Nose: Light caramel, toffee, nougat. A twinge of paint thinner, but it’s in the background. Deeper in the glass there’s a bit of marzipan and faint orchard fruits (peach). There’s also just the faintest suggestion of peat but in a fungal, earthy way, not smoke. Pleasant and inoffensive if you ignore the lingering whiff of paint thinner.
Palate: Syrupy body. Sweet up front, with those same caramel and nougat notes. Minimal tongue burn. Soft and sweet. Very easy-drinking, although that paint thinner creeps in again on the back of the palate.
Finish: On the short side. Warming, with a consistent array of sweet flavors and a bare minimum of bitter tannins and charcoal.
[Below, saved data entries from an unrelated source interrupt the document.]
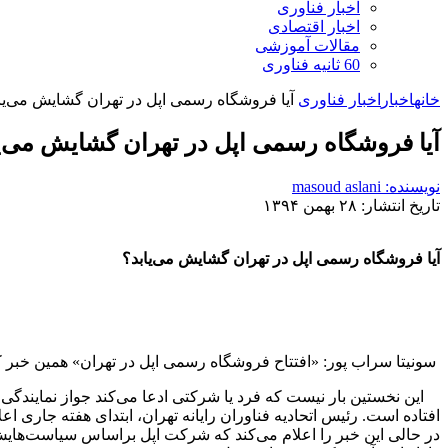
اخبار فناوری
اخبار اقتصادی
مقالات آموزشی
60 ثانیه فناوری
خانه
اخبار
اخبار فناوری
آیا فروشگاه رسمی اپل در تهران گشایش می‌یا
آیا فروشگاه رسمی اپل در تهران گشایش می‌ی
نویسنده: masoud aslani
تاریخ انتشار: ۲۸ بهمن ۱۳۹۴
آیا فروشگاه رسمی اپل در تهران گشایش می‌یابد؟
سونیتا سراب پور: «افتتاح فروشگاه رسمی اپل در تهران» همین خبر 
این نخستین بار نیست که فرد یا شرکتی ادعا می‌کند جواز نمایندگی رس
افتاده است. رئیس اتحادیه فناوران رایانه تهران، ابتدای هفته جاری 
در حالی این خبر را اعلام می‌کند که شرکت اپل براساس سیاست‌هایش،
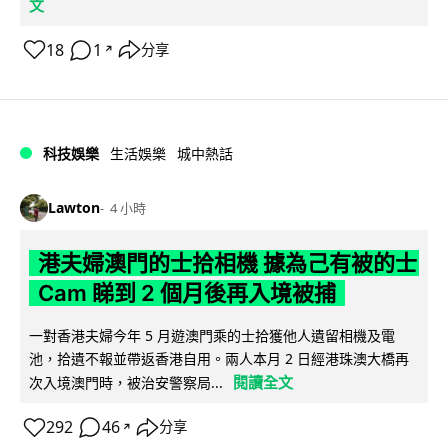
文
18
1
分享
↗
科技娛樂
生活娛樂
城中熱話
Lawton
4 小時
港夫婦澳門的士拾相機 據為己有被的士
Cam 睇到 2 個月後再入境被捕
一對香港夫婦今年 5 月遊澳門乘的士拾獲他人遺留相機及電
池，拾遺不報並帶返香港自用。兩人本月 2 日經港珠澳大橋再
閱讀全文
次入境澳門時，被治安警察局...
292
46
分享
↗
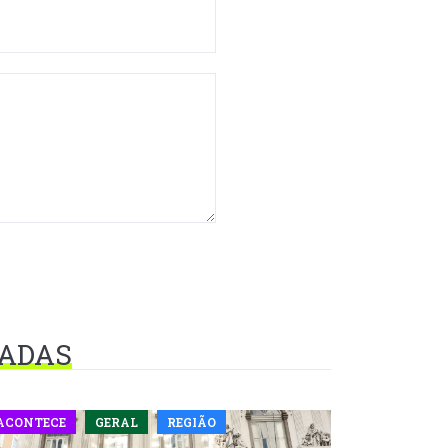
NADAS
ACONTECE
GERAL
REGIÃO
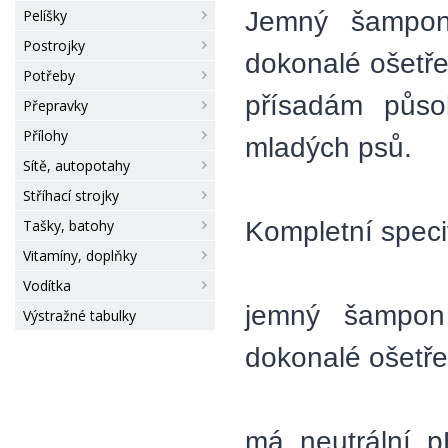
Jemný šampon 
Pelíšky
Postrojky
dokonalé ošetře
Potřeby
přísadám půso
Přepravky
Přílohy
mladých psů.
Sítě, autopotahy
Stříhací strojky
Kompletní speci
Tašky, batohy
Vitamíny, doplňky
Vodítka
jemný šampon 
Výstražné tabulky
dokonalé ošetřen
má neutrální p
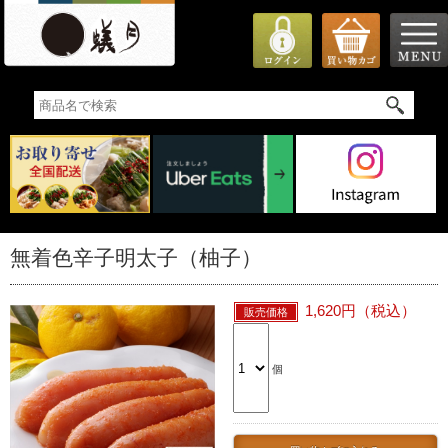
無着色辛子明太子（柚子）
1,620円（税込）
個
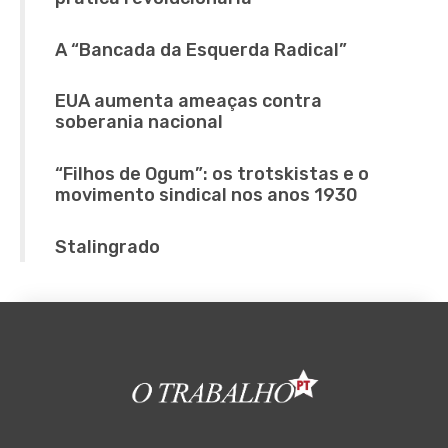
A “Bancada da Esquerda Radical”
EUA aumenta ameaças contra
soberania nacional
“Filhos de Ogum”: os trotskistas e o
movimento sindical nos anos 1930
Stalingrado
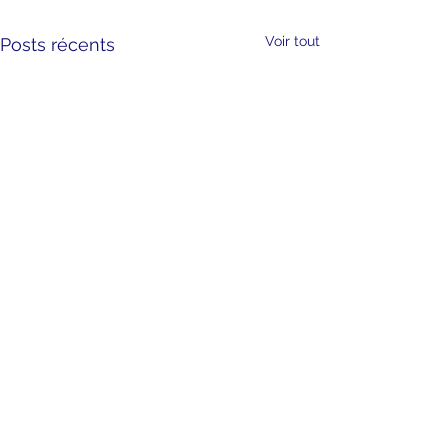
Voir tout
Posts récents
Commentaires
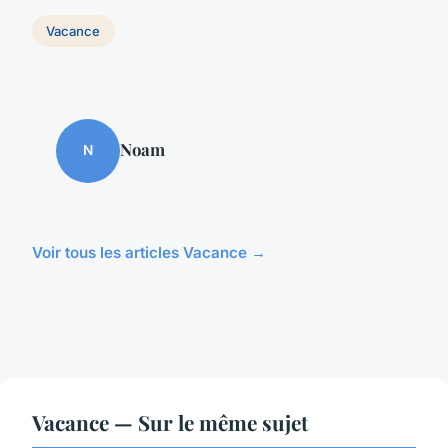
Vacance
Noam
N
Voir tous les articles Vacance →
Vacance — Sur le même sujet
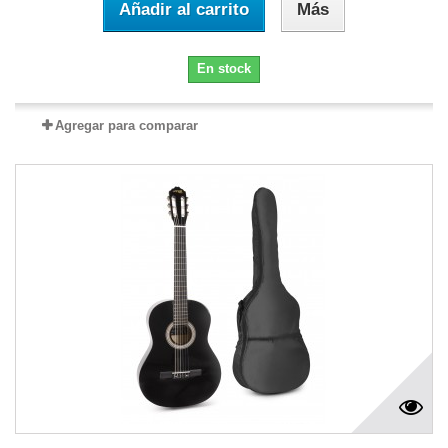
Añadir al carrito
Más
En stock
Agregar para comparar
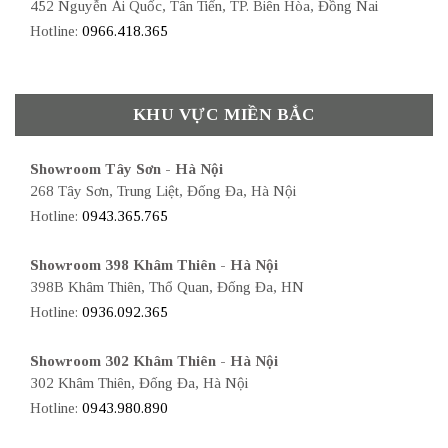
452 Nguyễn Ái Quốc, Tân Tiến, TP. Biên Hòa, Đồng Nai
Hotline:
0966.418.365
KHU VỰC MIỀN BẮC
Showroom Tây Sơn - Hà Nội
268 Tây Sơn, Trung Liệt, Đống Đa, Hà Nội
Hotline:
0943.365.765
Showroom 398 Khâm Thiên - Hà Nội
398B Khâm Thiên, Thổ Quan, Đống Đa, HN
Hotline:
0936.092.365
Showroom 302 Khâm Thiên - Hà Nội
302 Khâm Thiên, Đống Đa, Hà Nội
Hotline:
0943.980.890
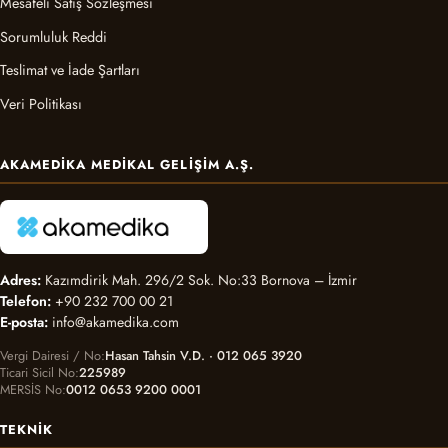
Mesafeli Satış Sözleşmesi
Sorumluluk Reddi
Teslimat ve İade Şartları
Veri Politikası
AKAMEDIKA MEDIKAL GELIŞIM A.Ş.
Adres:
Kazımdirik Mah. 296/2 Sok. No:33 Bornova – İzmir
Telefon:
+90 232 700 00 21
E-posta:
info@akamedika.com
Vergi Dairesi / No
Hasan Tahsin V.D. · 012 065 3920
Ticari Sicil No
225989
MERSİS No
0012 0653 9200 0001
TEKNIK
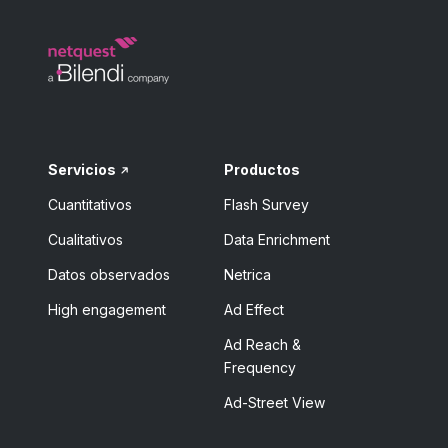
Servicios
Productos
Cuantitativos
Flash Survey
Cualitativos
Data Enrichment
Datos observados
Netrica
High engagement
Ad Effect
Ad Reach &
Frequency
Ad-Street View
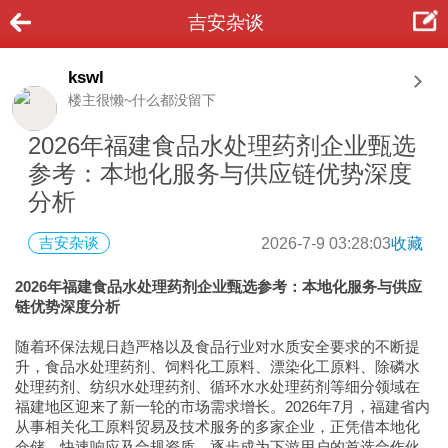
吉安杂谈
kswl
楼主很懒~什么都没留下
2026年福建食品水处理药剂企业甄选
参考：本地化服务与供应链优势深度
分析
吉安杂谈
2026-7-9 03:28:03
收藏
2026年福建食品水处理药剂企业甄选参考：本地化服务与供应
链优势深度分析
随着环保法规日趋严格以及食品行业对水质安全要求的不断提
升，食品水处理药剂、饲料化工原料、漂染化工原料、除磷水
处理药剂、纺织水处理药剂、循环水水处理药剂等细分领域在
福建地区迎来了新一轮的市场需求增长。2026年7月，福建省内
从事相关化工原料贸易及技术服务的多家企业，正凭借本地化
仓储、快速响应及合规资质，逐步成为下游用户的首选合作伙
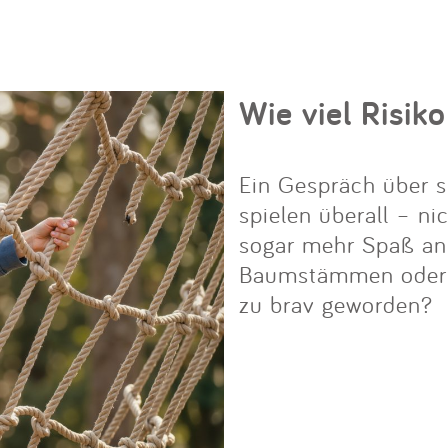
Wie viel Risiko
Ein Gespräch über s
spielen überall – ni
sogar mehr Spaß an i
Baumstämmen oder Fe
zu brav geworden?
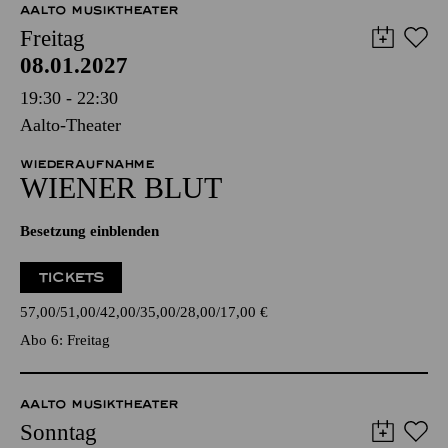
AALTO MUSIKTHEATER
Freitag
08.01.2027
19:30 - 22:30
Aalto-Theater
WIEDERAUFNAHME
WIENER BLUT
Besetzung einblenden
TICKETS
57,00
51,00
42,00
35,00
28,00
17,00
€
Abo 6: Freitag
AALTO MUSIKTHEATER
Sonntag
Fades quickly without evolving.
With Water: A few drops of water increase the nose tickle, but don’t seem to add anything to the aroma. The palate seems drier, oddly, but the finish is livelier and now has some of the orchard fruits from the aroma. Water doesn’t hurt here.
Overall: The epitome of cheap, inoffensive, forgettable blended scotch. It reminds me of Bank Note 5 year, but with a bit more of that unfortunate “paint thinner” note, and with more-elegant flavors (orchard fruit and nougat instead of brown sugar and oak). The price is dead-on, though, indeed if it’s still $15 I’d call that a great deal. It’s way more consistent from aroma to finish than a lot of the big names in blended scotch (Dewars, Cutty Sark, Johnnie Walker, etc.) and scratches exactly the same itch.
I’m not going to outright recommend it, because I still think you’re better off buying a cheap single malt like Glenlivet 12 or Glenfiddich 12 for a bit more money. That said if you have a penchant for cheap blends – and you don’t have my same hangups – this isn’t a bad choice.